I am doing a little review and having a some trouble deriving the integral $\int \frac{1}{\sqrt{1-x^2}} dx$

Homework Equations

The Attempt at a Solution

Initially I was trying to solve this integral using the substitution $\cos \theta = x$. I drew my triangle so that the side adjacent to $\theta$ was $x$, the hypotenuse was $1$, and from this found that the opposite side was $\sqrt{1-x^2}$; after this I computed my differentials, performed various substitutions, and concluded that $\int \frac{1}{\sqrt{1-x^2}} dx = - \arccos x + c$. However, this wrong. So, I tried the substitution $\sin \theta = x$ and I derived the correct formula. Why didn't my first substitution work?

 

[robphy]

http://www.wolframalpha.com/input/?i=diff(-arccos(x),x)
http://www.wolframalpha.com/input/?i=diff(arcsin(x),x)

 

[Ray Vickson]

Homework Statement

I am doing a little review and having a some trouble deriving the integral $\int \frac{1}{\sqrt{1-x^2}} dx$

Homework Equations

The Attempt at a Solution

Initially I was trying to solve this integral using the substitution $\cos \theta = x$. I drew my triangle so that the side adjacent to $\theta$ was $x$, the hypotenuse was $1$, and from this found that the opposite side was $\sqrt{1-x^2}$; after this I computed my differentials, performed various substitutions, and concluded that $\int \frac{1}{\sqrt{1-x^2}} dx = - \arccos x + c$. However, this wrong. So, I tried the substitution $\sin \theta = x$ and I derived the correct formula. Why didn't my first substitution work?
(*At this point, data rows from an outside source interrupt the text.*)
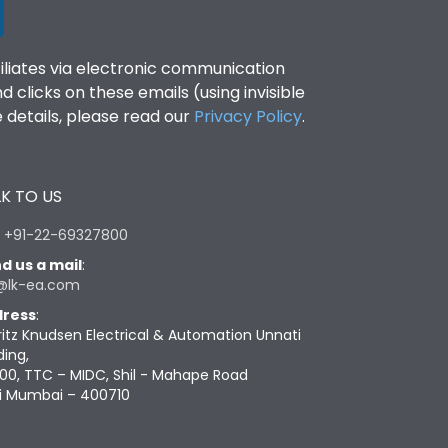
filiates via electronic communication
clicks on these emails (using invisible
details, please read our
Privacy Policy
.
K TO US
:
+91-22-69327800
d us a mail
:
@lk-ea.com
ress
:
ritz Knudsen Electrical & Automation Unnati
ding,
00, TTC – MIDC, Shil - Mahape Road
i Mumbai – 400710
Your first expression $-\arccos(x) + C$ is correct; differentiate it to check. That is something that you should always do.

Think about why there are two different-looking answers!

 

[vela]

If you can't figure out what Ray's getting at, try this: set C=0 for simplicity and plot the two results.

 

[robphy]

Call the integral $\theta\equiv \int \frac{1}{\sqrt{1-x^2}} dx$.
Then we have
$\theta=-\arccos(x) + C_1$ and $\theta=\arcsin(x) + C_2$,

Something that is sometimes forgotten is that the constants of integration ($C_1$ and $C_2$ ) are not generally equal.
That is, if we choose a value for $C_1$, what is the corresponding choice for $C_2$?
Let $C_2=C_1+Q$, where $Q$ is an unknown.

In this case, it might help interpreting the results as follows:
$\cos(C_1-\theta)=x$ and $\sin(\theta-C_2)=x$.
What is $Q$?

 

[robphy]

http://www.wolframalpha.com/input/?i=diff(-arccos(x),x)
http://www.wolframalpha.com/input/?i=diff(arcsin(x),x)

and here's another:
http://www.wolframalpha.com/input/?i=diff(2*arcsin(sqrt((x+1)/2)),x)
http://www.wolframalpha.com/input/?i=diff(-2*arccos(sqrt((x+1)/2)),x)